К концу 1934 года материалы дискуссии о романе в Комакадемии рекомендуются к освоению журналом "Литературная учеба", объединенным в том же году с прежним изданием РАППа - литературно-художественным журналом "Рост". При обсуждении планов увеличившейся по объему "Литературной учебы" А. А. Сурков (заместитель главного редактора К. Я. Горбунова) обращается за советом к Горькому на предмет важности "Илиады" и "Одиссеи" как примеров "влияния религиозных представлений" на "характер и строй поэзии древних". Горький советует начать с Гесиода, но быть осторожнее с раннефеодальным эпосом, "ибо эпос почти всегда посвящен восхвалению подвигов чудовищной физической силы князя, дружинника, рыцаря и скрытому противопоставлению этой силы творческой силе кузнецов, кожемяк, ткачих, плотников". Дидактически более предпочтительной Горькому видится сказка, показывающая "творчество, основанное на труде, облагораживающее и "освящающее" труд, фантазирующее о полной власти над веществом и силами природы и считающее возможным изменить это вещество <…> в интересах людей". Похвалы сказке, отражающей "чудесные подвиги труда", не исключают, впрочем, по Горькому, "учебы у эпоса", и особенно у славянского эпоса, в меньшей степени, чем романский, "засоренного влияниями церкви" .
В вышедших в том же 1934 году под редакцией Горького "Былях горы Высокой" (коллективном сборнике воспоминаний рабочих об истории Тагильского металлургического завода - втором томе горьковского проекта по "Истории фабрик и заводов") редакторское предисловие проясняло для читателя ценность таких созвучных социалистическому реализму и соразмерных "новому эпосу" мемуаров для понимания осуществляемой в советской стране "поэтической действительности и будущего человечества". По контрасту с прошлым читатель может судить отныне, что "будни (советского человека. - К.Б. ) - героичны", а "героизм - повседневен - таков стиль социалистической действительности, родившей лозунг социалистического реализма. Этим же определяется и своеобразие книги как документа растущего массового героического эпоса". "В истории заводов рождается новый эпос - на этот раз не на основе мифологии, а на основе свободной, счастливой и научной практики миллионов людей - строителей социализма" .
Схожим образом об эпосе рассуждали редакторы другого сборника текстов, созданных не профессиональными авторами, а рабочими, и составивших изданную в том же 1934 году книгу "Рабочие сказы о Ленине". Подготовившие это издание Семен Мирер и Василий Боровик видели в опубликованных ими материалах "первичное сырье" для "нового пролетарского эпоса". Но в отличие от Горького они полагали возможным сортировать и стилистически исправлять сделанные ими записи (последнее обстоятельство не заставило ждать критики, прозвучавшей на заседании комиссии художественной литературы и фольклора при президиуме Центрального бюро краеведения в марте 1934 года) .

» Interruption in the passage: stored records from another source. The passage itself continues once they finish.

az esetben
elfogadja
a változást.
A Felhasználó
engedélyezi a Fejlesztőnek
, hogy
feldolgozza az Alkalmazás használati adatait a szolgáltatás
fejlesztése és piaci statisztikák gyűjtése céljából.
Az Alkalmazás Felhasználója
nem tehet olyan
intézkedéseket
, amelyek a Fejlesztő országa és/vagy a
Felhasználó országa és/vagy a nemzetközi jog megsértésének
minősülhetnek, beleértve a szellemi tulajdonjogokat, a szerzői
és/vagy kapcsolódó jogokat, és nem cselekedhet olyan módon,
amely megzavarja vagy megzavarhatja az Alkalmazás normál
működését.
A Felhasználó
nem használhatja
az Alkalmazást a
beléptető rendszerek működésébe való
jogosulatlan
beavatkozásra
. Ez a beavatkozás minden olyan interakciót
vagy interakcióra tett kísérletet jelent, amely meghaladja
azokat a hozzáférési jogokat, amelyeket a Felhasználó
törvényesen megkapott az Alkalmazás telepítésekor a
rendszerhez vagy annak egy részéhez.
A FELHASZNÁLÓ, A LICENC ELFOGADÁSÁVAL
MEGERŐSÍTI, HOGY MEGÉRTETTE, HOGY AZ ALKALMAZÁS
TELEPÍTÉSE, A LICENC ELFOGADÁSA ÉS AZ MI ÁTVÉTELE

Новации в определении эпического, озвученные на дискуссии в Комакадемии, проявились в конечном счете и на страницах школьных учебников; здесь "эпическое" в еще большей степени утратило какую-либо жанровую и содержательную специфику. Так, во втором (переработанном и дополненном как раз в части, касающейся "видов художественных произведений") издании учебника И. А. Виноградова по теории литературы для средней школы (1935) понятие "эпос" уже попросту объяснялось как "повествование о развивающихся событиях", а "виды эпических произведений" объединили "героическую песнь" (примером которой предлагалось считать "наши былины, в которых отражена борьба русских племен с кочевниками"), "поэму" (представленную перечнем, в котором за "Илиадой" и "Одиссеей" следуют "Песнь о Нибелунгах", "Песнь о Роланде", "Калевала", "Неистовый Роланд" Ариосто, "Освобожденный Иерусалим" Тассо, "Россиада" Хераскова, поэмы Пушкина, Некрасова и, наконец, произведения советских поэтов - "Уляляевщина" Сельвинского, "Дума про Опанаса" Багрицкого, "Трагедийная ночь" Безыменского, "Хорошо" и "Ленин" Маяковского), басню (от Сумарокова и Хемницера до Демьяна Бедного), роман, рассказ, новеллу, повесть и почему-то сатирическую сказку. Но и этого мало: как пояснение того, что "в советской литературе наших дней новое содержание обусловливает собою изменение старых форм эпических произведений и появление новых", "своеобразными видами" эпоса, сочетающего "художественное изображение с научным изложением", предлагается считать также инициированные Горьким издания "Истории гражданской войны" и "Истории фабрик и заводов" .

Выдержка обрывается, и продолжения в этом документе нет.